Courir pendant une heure sur piste, à fond, pour faire le plus de kilomètres possible. Cette discipline, l’heure sur piste, délaissée depuis trente ans, revient au goût du jour grâce à la crise du Covid-19.
Mo Farah, à Londres, le 12 mai. (Photo Dylan Martinez. Reuters )
publié le 4 septembre 2020 à 12h36

Ce vendredi soir à Bruxelles, lors du meeting Mémorial Van Damme, Mo Farah, athlète britannique multimédaillé aux Jeux olympiques de 2012 et de 2016, tentera de battre le record du monde de l'heure.

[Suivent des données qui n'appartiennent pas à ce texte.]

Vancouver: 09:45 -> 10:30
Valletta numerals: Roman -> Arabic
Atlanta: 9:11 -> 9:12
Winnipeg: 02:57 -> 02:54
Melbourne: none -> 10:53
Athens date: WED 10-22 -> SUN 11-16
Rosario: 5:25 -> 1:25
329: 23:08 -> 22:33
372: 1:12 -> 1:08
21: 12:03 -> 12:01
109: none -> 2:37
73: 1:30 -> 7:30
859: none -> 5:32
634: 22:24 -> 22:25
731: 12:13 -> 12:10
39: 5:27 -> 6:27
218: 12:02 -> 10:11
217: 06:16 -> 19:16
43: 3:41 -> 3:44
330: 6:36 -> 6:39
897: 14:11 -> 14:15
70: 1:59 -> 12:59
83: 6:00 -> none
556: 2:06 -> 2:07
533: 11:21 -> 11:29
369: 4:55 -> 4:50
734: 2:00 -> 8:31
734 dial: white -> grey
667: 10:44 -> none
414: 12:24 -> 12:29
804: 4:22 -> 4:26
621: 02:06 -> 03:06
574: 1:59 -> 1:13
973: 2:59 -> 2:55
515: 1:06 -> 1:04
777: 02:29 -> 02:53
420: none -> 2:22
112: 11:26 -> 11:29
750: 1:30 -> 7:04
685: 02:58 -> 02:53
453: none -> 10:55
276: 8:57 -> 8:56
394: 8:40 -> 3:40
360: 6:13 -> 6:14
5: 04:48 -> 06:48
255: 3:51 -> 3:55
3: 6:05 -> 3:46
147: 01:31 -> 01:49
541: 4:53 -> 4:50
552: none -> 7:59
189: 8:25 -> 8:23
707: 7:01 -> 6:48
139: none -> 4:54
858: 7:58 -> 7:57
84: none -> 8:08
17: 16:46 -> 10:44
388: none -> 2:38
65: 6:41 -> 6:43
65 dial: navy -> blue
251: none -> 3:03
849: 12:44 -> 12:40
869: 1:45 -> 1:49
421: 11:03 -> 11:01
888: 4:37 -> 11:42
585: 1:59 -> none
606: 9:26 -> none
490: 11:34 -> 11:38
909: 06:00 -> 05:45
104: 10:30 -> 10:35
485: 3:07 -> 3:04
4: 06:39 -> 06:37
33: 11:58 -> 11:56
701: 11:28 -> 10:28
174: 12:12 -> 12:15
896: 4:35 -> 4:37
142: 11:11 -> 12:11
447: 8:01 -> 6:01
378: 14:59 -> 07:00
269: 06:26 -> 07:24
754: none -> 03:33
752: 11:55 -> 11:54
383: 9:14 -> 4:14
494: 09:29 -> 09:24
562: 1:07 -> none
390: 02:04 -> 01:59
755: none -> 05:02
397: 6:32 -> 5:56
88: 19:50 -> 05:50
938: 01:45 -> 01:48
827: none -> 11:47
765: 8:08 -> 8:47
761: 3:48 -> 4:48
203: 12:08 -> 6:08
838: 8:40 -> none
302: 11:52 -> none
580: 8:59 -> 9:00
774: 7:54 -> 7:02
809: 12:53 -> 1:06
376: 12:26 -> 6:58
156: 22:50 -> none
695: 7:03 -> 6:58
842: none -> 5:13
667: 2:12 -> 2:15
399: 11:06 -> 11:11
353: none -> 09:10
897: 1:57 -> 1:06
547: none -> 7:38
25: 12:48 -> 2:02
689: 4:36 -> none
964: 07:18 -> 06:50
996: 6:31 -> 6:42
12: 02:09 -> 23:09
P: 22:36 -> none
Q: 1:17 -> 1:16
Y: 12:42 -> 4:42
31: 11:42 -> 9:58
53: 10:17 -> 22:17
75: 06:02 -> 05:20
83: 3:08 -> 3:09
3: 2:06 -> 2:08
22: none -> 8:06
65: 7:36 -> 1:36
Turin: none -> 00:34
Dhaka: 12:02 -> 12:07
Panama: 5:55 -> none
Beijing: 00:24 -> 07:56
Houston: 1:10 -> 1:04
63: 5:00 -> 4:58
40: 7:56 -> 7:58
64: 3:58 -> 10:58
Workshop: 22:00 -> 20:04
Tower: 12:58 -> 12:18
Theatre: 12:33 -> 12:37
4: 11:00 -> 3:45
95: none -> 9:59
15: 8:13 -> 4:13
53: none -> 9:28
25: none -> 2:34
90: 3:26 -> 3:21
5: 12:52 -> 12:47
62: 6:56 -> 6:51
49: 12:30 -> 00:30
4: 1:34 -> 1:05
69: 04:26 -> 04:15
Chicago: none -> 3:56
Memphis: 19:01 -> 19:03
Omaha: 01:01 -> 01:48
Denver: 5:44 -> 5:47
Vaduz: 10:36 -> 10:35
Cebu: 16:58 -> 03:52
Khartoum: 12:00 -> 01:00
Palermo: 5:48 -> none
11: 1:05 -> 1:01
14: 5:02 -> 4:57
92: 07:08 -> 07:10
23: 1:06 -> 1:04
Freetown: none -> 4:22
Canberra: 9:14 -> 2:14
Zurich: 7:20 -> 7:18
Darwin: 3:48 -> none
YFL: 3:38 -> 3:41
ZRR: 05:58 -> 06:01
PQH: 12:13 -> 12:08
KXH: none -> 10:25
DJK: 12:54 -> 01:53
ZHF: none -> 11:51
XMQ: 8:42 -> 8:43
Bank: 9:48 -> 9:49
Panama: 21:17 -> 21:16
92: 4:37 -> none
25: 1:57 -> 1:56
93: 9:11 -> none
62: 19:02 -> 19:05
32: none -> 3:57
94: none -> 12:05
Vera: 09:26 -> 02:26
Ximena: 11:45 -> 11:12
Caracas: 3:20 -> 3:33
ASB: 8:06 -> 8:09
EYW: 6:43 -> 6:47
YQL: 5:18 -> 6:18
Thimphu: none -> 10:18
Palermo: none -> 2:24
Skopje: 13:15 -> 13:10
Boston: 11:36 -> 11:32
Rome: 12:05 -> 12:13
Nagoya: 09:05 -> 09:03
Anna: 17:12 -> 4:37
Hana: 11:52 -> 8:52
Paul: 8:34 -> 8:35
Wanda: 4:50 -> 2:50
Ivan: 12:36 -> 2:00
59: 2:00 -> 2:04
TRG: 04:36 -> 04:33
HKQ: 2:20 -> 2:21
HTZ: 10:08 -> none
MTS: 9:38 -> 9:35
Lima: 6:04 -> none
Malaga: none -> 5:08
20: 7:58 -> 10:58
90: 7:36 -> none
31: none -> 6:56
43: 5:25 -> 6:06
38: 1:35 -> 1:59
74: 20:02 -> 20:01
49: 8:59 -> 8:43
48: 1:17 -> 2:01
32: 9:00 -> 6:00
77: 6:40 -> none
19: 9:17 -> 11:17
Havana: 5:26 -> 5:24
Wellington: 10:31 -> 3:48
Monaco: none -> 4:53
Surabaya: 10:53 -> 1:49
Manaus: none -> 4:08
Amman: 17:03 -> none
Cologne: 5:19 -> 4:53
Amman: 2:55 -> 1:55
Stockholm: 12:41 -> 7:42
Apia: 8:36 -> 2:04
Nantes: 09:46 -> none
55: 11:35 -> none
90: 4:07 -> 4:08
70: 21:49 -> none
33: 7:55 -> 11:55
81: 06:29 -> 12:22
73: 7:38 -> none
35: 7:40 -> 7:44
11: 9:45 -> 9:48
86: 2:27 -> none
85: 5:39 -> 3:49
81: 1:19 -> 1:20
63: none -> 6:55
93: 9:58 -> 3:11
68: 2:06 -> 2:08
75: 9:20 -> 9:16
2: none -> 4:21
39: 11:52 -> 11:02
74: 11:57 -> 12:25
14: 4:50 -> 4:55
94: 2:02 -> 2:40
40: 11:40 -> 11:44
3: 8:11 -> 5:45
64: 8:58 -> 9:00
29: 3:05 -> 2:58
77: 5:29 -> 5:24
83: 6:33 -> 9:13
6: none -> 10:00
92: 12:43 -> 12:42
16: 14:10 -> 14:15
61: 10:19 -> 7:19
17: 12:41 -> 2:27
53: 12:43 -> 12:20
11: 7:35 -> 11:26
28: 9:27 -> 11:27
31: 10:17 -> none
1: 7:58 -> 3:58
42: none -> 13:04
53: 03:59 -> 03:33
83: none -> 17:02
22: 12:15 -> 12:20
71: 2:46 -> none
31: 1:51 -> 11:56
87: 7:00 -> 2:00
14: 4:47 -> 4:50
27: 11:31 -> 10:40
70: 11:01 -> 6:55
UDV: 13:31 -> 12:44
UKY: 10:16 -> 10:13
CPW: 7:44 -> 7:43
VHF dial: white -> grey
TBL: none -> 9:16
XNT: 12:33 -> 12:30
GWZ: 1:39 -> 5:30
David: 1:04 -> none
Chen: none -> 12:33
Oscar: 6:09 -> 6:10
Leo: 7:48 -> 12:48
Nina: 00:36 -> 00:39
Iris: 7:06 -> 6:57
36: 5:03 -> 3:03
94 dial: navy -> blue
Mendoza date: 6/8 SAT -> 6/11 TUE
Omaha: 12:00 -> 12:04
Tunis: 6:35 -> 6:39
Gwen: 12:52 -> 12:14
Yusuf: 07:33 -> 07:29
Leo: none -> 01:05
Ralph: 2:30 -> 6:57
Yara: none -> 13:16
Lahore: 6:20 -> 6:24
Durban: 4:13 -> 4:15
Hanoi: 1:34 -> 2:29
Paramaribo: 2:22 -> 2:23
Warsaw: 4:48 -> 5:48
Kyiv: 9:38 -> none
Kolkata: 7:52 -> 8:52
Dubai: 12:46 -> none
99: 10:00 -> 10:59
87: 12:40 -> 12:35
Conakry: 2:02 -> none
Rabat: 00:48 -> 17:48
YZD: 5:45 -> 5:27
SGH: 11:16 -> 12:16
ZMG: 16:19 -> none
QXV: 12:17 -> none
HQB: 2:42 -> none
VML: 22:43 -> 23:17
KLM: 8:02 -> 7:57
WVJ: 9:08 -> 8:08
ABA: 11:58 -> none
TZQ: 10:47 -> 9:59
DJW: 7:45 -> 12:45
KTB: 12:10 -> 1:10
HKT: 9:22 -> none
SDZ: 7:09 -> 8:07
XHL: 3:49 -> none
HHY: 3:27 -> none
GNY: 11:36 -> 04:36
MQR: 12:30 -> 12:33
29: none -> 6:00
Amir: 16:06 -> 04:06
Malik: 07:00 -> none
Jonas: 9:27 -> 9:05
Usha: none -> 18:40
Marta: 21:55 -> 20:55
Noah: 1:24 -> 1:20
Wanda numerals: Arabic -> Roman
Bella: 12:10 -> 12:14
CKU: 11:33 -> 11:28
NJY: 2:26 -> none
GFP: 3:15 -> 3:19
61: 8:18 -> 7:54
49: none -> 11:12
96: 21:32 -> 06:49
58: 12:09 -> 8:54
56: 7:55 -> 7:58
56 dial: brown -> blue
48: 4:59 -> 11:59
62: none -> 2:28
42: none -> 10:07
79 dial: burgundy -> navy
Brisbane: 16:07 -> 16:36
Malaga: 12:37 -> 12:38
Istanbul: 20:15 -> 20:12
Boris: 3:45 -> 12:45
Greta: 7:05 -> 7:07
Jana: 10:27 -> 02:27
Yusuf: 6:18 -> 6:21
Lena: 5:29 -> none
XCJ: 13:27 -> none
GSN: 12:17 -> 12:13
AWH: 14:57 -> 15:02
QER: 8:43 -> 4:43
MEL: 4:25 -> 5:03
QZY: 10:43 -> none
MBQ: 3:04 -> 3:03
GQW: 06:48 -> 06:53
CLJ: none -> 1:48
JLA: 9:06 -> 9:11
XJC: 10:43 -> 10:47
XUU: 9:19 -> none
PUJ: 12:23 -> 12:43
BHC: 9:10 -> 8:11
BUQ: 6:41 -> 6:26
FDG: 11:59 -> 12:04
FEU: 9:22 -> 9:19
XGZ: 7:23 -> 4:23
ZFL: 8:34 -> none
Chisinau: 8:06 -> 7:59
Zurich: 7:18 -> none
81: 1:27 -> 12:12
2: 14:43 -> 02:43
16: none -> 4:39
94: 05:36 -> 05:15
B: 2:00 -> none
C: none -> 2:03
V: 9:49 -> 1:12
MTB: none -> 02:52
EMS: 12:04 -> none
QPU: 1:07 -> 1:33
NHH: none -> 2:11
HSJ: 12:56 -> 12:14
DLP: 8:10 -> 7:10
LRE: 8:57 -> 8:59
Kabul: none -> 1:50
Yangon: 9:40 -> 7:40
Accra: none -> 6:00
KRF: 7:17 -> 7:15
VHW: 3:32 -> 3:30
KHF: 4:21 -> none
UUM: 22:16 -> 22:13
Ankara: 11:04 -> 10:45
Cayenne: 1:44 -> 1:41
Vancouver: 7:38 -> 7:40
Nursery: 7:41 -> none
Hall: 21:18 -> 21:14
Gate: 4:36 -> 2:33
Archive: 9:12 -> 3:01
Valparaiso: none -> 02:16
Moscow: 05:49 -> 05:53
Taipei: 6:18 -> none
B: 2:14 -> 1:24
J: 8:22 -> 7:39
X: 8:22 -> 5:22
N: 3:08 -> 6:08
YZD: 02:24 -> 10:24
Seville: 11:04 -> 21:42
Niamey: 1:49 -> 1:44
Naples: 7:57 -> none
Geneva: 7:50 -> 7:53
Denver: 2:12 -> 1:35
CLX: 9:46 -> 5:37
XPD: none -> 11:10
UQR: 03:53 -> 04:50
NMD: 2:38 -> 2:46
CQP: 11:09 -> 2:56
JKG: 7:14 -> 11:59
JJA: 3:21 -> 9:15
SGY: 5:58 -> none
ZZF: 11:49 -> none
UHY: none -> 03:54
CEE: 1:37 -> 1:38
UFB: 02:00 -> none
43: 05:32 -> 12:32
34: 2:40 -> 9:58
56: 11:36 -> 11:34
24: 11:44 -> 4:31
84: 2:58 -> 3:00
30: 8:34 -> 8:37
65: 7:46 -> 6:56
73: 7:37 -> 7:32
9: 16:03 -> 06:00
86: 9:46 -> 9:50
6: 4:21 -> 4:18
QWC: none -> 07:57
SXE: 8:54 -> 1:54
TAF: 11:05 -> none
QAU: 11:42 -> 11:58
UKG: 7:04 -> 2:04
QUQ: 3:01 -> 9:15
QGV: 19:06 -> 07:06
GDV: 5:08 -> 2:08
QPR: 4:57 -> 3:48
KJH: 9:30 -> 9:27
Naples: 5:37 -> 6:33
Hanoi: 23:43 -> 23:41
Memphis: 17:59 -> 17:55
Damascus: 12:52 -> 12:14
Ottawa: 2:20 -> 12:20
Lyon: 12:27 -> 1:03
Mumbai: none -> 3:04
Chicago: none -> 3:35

Farah qui, dernièrement, a davantage affolé les gazettes pour ses liens avec son ancien et sulfureux entraîneur Alberto Salazar que pour ses exploits athlétiques, s'est donné comme objectif de courir plus de 21 285 mètres, limite fixée par l'Ethiopien Haile Gebrselassie en 2007, sur la piste d'Ostrava (République tchèque).

L’heure sur piste, oubliée dans le monde de l’athlétisme en réalité depuis une bonne trentaine d’années, vit un nouvel élan grâce à la crise du Covid-19. Les règles sanitaires actuelles qui doivent aussi être respectées dans le milieu de l’athlétisme ne permettent pas la tenue des courses sur route : 10 kilomètres, semi-marathons ou marathons.

Quelques exceptions ont été et seront faites pour les marathons les plus dotés en primes au monde. Le marathon de Tokyo a été couru en avril avec, au départ, seulement les athlètes élites, invités et payés par les organisateurs – une quarantaine au total entre filles et garçons. Le prochain marathon de Londres (4 octobre) se tiendra aussi selon cette formule, à la différence près du parcours : ce ne sera pas le classique, mais un circuit d’environ 2 kilomètres, à répéter plusieurs fois. Un peu comme un marathon sur une piste, où l’on répète les passages sur l’anneau de 400 mètres. De plus, les coureurs élites, comme Farah, peuvent courir en une heure un semi-marathon (21 097 mètres) ou presque, distance qu’ils utilisent comme test, normalement quatre à cinq semaines avant de disputer un marathon.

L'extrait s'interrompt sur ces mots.